The DataSift Glossary

The DataSift Glossary contains terms and vocabulary used frequently to talk about features and aspects of our platform. Following each definition are links to related articles in our help center for further exploration of each term.  

 

A - B - C - D - E - F - G - H - - J - K - L - - N - O -  P - Q -  R -  S -  T -  U - V - W–Z

 

API - Application programming interface. If you write external code that works alongside DataSift, it will communicate with DataSift via calls to our REST API or Streaming API.

 

API key - A unique identifier for your DataSift account. To access our platform via its API, you need to have a DataSift account and an API key.

 

Argument - A user-defined value that is used by an operators and tested against a target. For example, the argument in this filter is "iPad":

 

    twitter.text contains "iPad"

 

Client library - Code supplied by DataSift or by a third party that you can use to access our API easily. You can write programs that hit the API directly (in fact, that exactly what the client libraries do) but it's easier to write code that communicates with DataSift's API via a client library.

 

Connector - A means of connecting to a Data Destination when you are using our Push service for data delivery.

 

CSDL - Curated Stream Definition Language - The language used to define streams in DataSift.

 

Filter - Code written in CSDL defining a DataSift stream. A filter consists of one or more predicates. Each predicate consists of a Target, an Operator and (nearly always) an optional Argument. The Predicate returns a Boolean value. A filter can consist of just one predicate such as:

 

    twitter.text contains "LadyGaga"

 

However, it usually comprises multiple predicates linked together with logical operators.

 

Hash - A 32-character alphanumeric code that identifies a DataSift stream or a 20-character code that identifies a DataSift historic stream. It is not case sensitive.

 

Historics - The DataSift Historics service gives you access to an archive of content gathered from a variety of social media sites. Historics is useful when you want to turn the clock back and filter against data from the past.

 

Interaction - A single object such as a Tweet, a Facebook message, or a Wikipedia edit, passing through DataSift. Since our platform normalizes data when we receive it, all interactions, regardless of their source, are handled in the same way inside DataSift.

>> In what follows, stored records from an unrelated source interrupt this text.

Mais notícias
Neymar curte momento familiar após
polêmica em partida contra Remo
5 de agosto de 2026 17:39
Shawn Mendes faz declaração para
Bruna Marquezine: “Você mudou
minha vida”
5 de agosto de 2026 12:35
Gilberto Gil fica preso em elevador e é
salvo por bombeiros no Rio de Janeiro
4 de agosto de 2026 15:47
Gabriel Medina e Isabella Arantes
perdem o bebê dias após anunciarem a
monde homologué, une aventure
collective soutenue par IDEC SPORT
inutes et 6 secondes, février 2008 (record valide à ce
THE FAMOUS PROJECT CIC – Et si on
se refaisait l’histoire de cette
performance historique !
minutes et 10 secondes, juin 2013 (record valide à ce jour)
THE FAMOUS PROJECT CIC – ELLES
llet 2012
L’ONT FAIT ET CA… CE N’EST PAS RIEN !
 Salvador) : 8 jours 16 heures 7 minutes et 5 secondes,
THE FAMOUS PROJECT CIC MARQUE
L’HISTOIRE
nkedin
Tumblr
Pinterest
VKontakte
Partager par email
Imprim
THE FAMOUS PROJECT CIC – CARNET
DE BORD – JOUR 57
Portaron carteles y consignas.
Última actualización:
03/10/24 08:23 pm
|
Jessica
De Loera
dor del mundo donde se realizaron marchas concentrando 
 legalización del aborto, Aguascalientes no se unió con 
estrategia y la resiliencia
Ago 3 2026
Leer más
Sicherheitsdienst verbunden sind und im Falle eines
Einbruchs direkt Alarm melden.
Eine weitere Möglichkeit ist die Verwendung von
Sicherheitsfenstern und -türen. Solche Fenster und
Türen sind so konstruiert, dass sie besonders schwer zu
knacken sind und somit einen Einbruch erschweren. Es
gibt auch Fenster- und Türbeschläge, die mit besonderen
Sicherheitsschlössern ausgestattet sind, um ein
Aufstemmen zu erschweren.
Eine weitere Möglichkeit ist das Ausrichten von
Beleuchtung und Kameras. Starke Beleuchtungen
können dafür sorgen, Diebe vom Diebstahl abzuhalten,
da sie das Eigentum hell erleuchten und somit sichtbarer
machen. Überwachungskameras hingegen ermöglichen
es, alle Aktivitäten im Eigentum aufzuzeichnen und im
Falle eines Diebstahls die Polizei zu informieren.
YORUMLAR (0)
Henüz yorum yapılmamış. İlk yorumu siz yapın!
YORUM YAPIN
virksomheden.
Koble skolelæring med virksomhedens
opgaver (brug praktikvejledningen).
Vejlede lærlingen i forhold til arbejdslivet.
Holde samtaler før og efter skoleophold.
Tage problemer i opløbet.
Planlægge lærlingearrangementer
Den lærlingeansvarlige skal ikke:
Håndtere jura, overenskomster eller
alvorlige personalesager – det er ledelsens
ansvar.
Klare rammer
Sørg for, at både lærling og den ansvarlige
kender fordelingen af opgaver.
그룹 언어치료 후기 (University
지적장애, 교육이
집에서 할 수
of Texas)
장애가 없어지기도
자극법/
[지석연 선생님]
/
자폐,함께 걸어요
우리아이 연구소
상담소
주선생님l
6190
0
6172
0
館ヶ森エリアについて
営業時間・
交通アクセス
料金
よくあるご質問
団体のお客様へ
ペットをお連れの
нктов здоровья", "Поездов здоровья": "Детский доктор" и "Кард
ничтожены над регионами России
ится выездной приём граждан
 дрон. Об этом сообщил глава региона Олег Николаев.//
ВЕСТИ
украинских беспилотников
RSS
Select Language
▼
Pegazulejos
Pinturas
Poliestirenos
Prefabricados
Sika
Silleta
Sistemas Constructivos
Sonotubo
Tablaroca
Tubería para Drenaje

For instance, this filter delivers all interactions that contain the word "data" no matter which source they come from:

 

    interaction.content contains "data"

 

Logical Operator - The logical operators are used to determine the result of a stream definition. The three supported logical operators are AND, OR and NOT. Using these in combination, it is easy to fashion other operators; for example: you can implement NAND using AND and NOT together. 

 

Nested Stream Definition - A nested stream definition is where another stream definition is executed against the input object and the Boolean result of the nested stream definition is used within the stream.

 

Operator - A keyword that appears in an CSDL filter. The simplest filters consist of a target, an operator and (nearly always) an optional argument. An operators compares an argument you supply against a target you select. For example, the CSDL operator in this filter is "contains" and it filters for occurances of "iPad" in the body of a Tweet:

 

    twitter.text contains "iPad"

 

Post - Any piece of content posted on a social-media site. For example, it might be a Tweet, photograph, video, Facebook status update, blog post, message board post, wiki entriy, or it might be a brand new data source added just today.

 

Stream - The data delivered by a DataSift filter.

 

Push - Push is a simple and robust mechanism for periodically delivering your data directly to a Data Destination such as Amazon AWS S3, and FTP server, or Google Big Query.

 

REST API - A REpresentational State Transfer API, a commonly found architecture for implementing client-server communication. In DataSift, you will use REST API calls to validate and compile CSDL code, request information concerning your account (for example, your credit balance), and test a stream before you put it into production. The /stream endpoint (which you can use when you are testing a stream) in the REST API is buffered. 

 

Stream - A flow of curated real-time data from a collection of real-time sources. A stream is built using CSDL commands, either in the DataSift UI or via the /compile endpoint in the REST API.

 

Stream Definition - The CSDL code that defines the way you want DataSift to filter. Here's an example of a stream definition written in our CSDL programming language to filter for Spanish-language Tweets that mention Apple:

 

    twitter.text contains "Apple" and language.tag == "es"

 

Streaming API - The streaming API is a real-time, high-throughput way to integrate your own software with DataSift in a production environment. For example, if you need to filter for mentions of a breaking news story, your CSDL code will run on DataSift's platform and your output will flow from the streaming API into your own systems. The streaming API is not buffered.

 

Tagging - A feature that allows developers to add metadata tags to stream definitions. The metadata tag provide additional information to further processing of the output data.

 

Target - An element that you can filter on using the CSDL language. The simplest filters consist of a target, an operator and (nearly always) an optional argument. For example, the CSDL operator in this filter is "twitter.text":

 

    twitter.text contains "iPad"

 

Type - Every target has a single data type. The type can be "string", "int", "float", or an array of one of these types, or it can be "geo".

 

Version - The history of changes made to a stream definition. Each time you save a stream definition in the UI, you create a new version.